Antoni Czechow (1860-1904) jest autorem znanych i do dziś grywanych na scenach świata dramatów, m.in.: Iwanow (1887), Diabeł leśny (1889), Mewa (Czajka 1896), Wujaszek Wania (Diadia Wania, 1897), Trzy siostry (Tri siestry, 1900-1901), Wiśniowy sad (Wiszniewyj sad, 1904). Jego twórczość przypada na lata, gdy społeczeństwo rosyjskie po okresie zrywu i wzburzenia lat sześćdziesiątych i siedemdziesiątych dziewiętnastego wieku pogrążyło się w mroku beznadziejnego smutku i otępienia, jakie przyniosła władza obydwu Aleksandrów. Głębokim nurtem drążyła Rosję rodząca się w cierpieniu przyszła rewolucja. Na powierzchni życia społecznego pozornie nic się nie działo lub działo się źle. Życie płynęło jak mętna szara rzeka, w której tonęli, zachłystując się codziennością, co słabsi, co mniej odporni.
W tych okolicznościach najwyższym ideałem i celem życia pisarza była przynosząca radość praca. Gorki, który doskonale rozumiał wartość pracy w życiu człowieka, pisał o Czechowie: Nie widziałem człowieka, który by tak głęboko i wszechstronnie jak Antoni Pawłowicz odczuwał potrzebę pracy jako podstawy kultury. W pracy celowej, świadomej, odkrywał Czechow istotę postępu[1].

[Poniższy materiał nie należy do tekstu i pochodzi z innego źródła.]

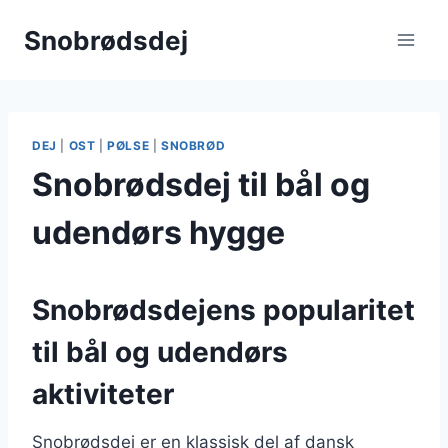
Fortsæt
Snobrødsdej
til
indhold
DEJ
|
OST
|
PØLSE
|
SNOBRØD
Snobrødsdej til bål og
udendørs hygge
Snobrødsdejens popularitet
til bål og udendørs
aktiviteter
Snobrødsdej er en klassisk del af dansk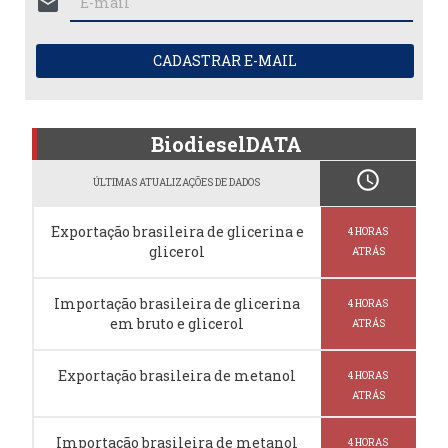
mail
CADASTRAR E-MAIL
BiodieselDATA
schedule
ÚLTIMAS ATUALIZAÇÕES DE DADOS
Exportação brasileira de glicerina e
4 HORAS
glicerol
ATRÁS
Importação brasileira de glicerina
4 HORAS
em bruto e glicerol
ATRÁS
Exportação brasileira de metanol
4 HORAS
ATRÁS
Importação brasileira de metanol
4 HORAS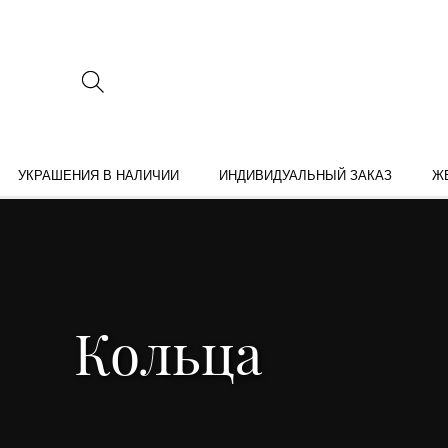
УКРАШЕНИЯ В НАЛИЧИИ
ИНДИВИДУАЛЬНЫЙ ЗАКАЗ
Ж
Кольца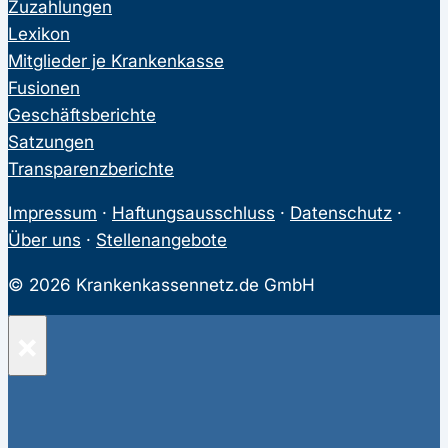
Zuzahlungen
Lexikon
Mitglieder je Krankenkasse
Fusionen
Geschäftsberichte
Satzungen
Transparenzberichte
Impressum
·
Haftungsausschluss
·
Datenschutz
·
Über uns
·
Stellenangebote
© 2026 Krankenkassennetz.de GmbH
×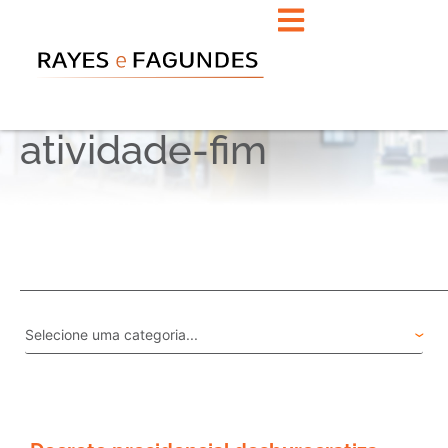
atividade-fim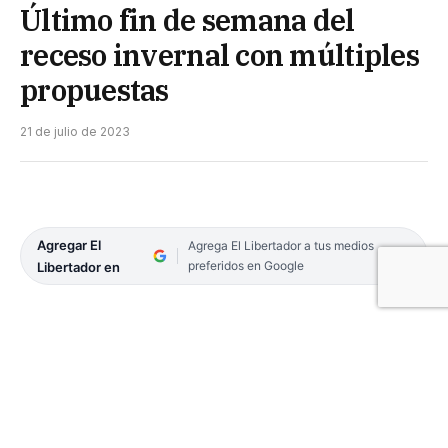
Último fin de semana del
receso invernal con múltiples
propuestas
21 de julio de 2023
Agregar El
Agrega El Libertador a tus medios
preferidos en Google
Libertador en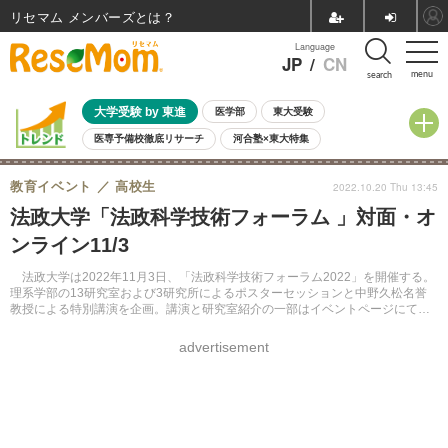
リセマム メンバーズ
Language
JP
/
CN
menu
search
大学受験 by 東進
医学部
東大受験
医専予備校徹底リサーチ
河合塾×東大特集
親子で考える大学選び
高校受験
中学受験
小学校受験
教育イベント
高校生
2022.10.20 Thu 13:45
共通テスト
夏休み
8月開催学校説明会・相談会
法政大学「法政科学技術フォーラム 」対面・オ
8月開催イベント・WS
全国公立高校 過去問
人気記事
ンライン11/3
自由研究教材（小学生向け）
自由研究教材（中学生向け）
ランキング
法政大学は2022年11月3日、「法政科学技術フォーラム2022」を開催する。
理系学部の13研究室および3研究所によるポスターセッションと中野久松名誉
教授による特別講演を企画。講演と研究室紹介の一部はイベントページにてラ
イブ配信予定。申込不要、参加費無料。
advertisement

Czechowa uważamy za twórcę dramatu obyczajowo-psychologicznego. W próbie stworzenia nowego nurtu w twórczości dramatycznej zrezygnował z jednoznacznych treści ideowych i tendencyjnego pouczania. Wbrew obowiązującej tradycji nie wprowadził umownego podziału bohaterów na negatywnych i pozytywnych, zastępując go obiektywnymi i wszechstronnymi charakterystykami, ujawniającymi złożoność psychiki ludzkiej. Jego, napisane u progu XX wieku dramaty, tak bardzo szokowały ówczesnych widzów, że zarzucano pisarzowi nieznajomość praw rządzących sceną!
Za niezbędny atrybut sztuki dramatycznej uważano wówczas dynamiczną akcję: tymczasem w dramatach Czechowa na pozór nic się nie dzieje, bohaterowie krążą po scenie i wygłaszają długie monologi. Dostrzegamy w tych sztukach brak tradycyjnej akcji. Autor buduje utwory, nadając im cechy pozornej prostoty, nasycając je jednocześnie skomplikowanymi treściami. Tworzywem dramatycznym były dla Czechowa przeważnie codzienne sytuacje z życia ówczesnej inteligencji rosyjskiej, ale potrafił tak je podnieść do rangi zjawisk ogólnoludzkich, że problemy ukazane w tych dramatach wciąż zachowują aktualność. Życie, jakie ukazuje Czechow, jest szare i nieefektowne. Pisarz przedstawiał jednak banalne wydarzenia dotyczące zwykłych ludzi, nadając dramatyczny sens ich codzienności. Przyczyną tragedii jego bohaterów jest ich brak woli, zgoda na szarą, pozbawioną perspektyw egzystencję. Czechow nie lubił krzykliwego demonstrowania uczuć, dramatycznych gestów i sensacyjnej fabuły w teatrze. Wręcz ironizował na temat strzelb, które – skoro wiszą na ścianie – muszą wystrzelić w ostatnim akcie.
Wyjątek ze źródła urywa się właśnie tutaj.